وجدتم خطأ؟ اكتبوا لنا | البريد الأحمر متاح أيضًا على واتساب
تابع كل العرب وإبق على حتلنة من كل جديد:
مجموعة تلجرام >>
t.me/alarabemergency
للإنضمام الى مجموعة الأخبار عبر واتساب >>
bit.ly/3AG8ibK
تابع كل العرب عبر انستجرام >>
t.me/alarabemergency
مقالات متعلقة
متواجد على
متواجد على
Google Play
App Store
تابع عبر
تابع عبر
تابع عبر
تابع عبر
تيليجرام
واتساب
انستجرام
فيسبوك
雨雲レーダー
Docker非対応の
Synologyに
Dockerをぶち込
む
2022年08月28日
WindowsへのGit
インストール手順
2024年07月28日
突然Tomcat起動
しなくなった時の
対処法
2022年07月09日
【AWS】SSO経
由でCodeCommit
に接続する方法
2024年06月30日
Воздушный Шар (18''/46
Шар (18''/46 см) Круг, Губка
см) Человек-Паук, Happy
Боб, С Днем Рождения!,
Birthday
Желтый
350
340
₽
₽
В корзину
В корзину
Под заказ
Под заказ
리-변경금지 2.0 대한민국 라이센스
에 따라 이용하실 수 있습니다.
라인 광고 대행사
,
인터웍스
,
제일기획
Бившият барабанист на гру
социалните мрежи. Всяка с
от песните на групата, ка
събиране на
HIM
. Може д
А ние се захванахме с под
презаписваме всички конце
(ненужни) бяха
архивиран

--

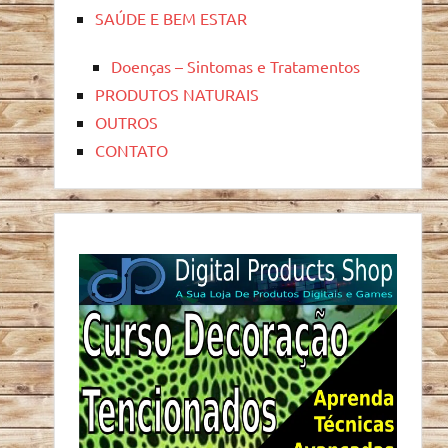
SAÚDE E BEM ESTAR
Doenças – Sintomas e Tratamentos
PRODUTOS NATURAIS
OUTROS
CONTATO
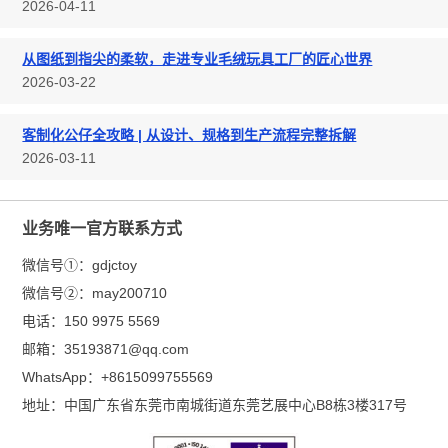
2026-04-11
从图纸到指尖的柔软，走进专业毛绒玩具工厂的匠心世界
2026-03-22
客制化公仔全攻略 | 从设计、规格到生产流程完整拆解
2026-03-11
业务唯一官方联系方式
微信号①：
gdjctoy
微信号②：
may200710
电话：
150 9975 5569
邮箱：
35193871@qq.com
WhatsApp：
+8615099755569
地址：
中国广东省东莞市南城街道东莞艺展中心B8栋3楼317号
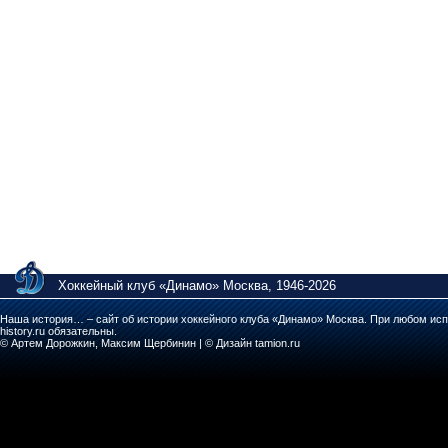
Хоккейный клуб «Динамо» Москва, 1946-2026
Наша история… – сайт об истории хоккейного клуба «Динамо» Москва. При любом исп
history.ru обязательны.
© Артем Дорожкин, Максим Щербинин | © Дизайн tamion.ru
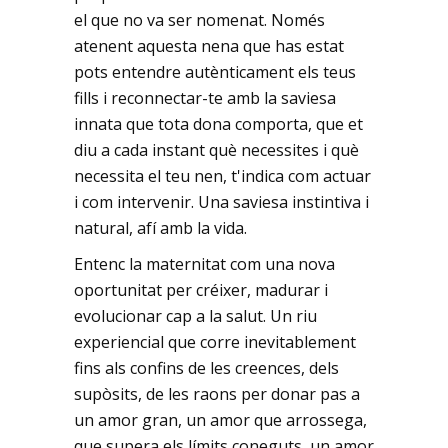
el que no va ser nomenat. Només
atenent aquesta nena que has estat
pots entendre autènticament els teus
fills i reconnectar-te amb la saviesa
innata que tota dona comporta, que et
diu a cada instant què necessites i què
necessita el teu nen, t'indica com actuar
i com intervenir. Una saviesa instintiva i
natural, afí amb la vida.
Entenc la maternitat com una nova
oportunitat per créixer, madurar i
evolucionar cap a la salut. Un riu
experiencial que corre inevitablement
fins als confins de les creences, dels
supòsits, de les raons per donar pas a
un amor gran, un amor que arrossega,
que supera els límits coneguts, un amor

→ **Work required**:
In the listing above, find the line containing "fills i reconnectar-te amb la saviesa" and the line containing "que supera els límits coneguts, un amor". Output them and every line between, exactly, and nothing else.

→ **Answer area**:
fills i reconnectar-te amb la saviesa
innata que tota dona comporta, que et
diu a cada instant què necessites i què
necessita el teu nen, t'indica com actuar
i com intervenir. Una saviesa instintiva i
natural, afí amb la vida.
Entenc la maternitat com una nova
oportunitat per créixer, madurar i
evolucionar cap a la salut. Un riu
experiencial que corre inevitablement
fins als confins de les creences, dels
supòsits, de les raons per donar pas a
un amor gran, un amor que arrossega,
que supera els límits coneguts, un amor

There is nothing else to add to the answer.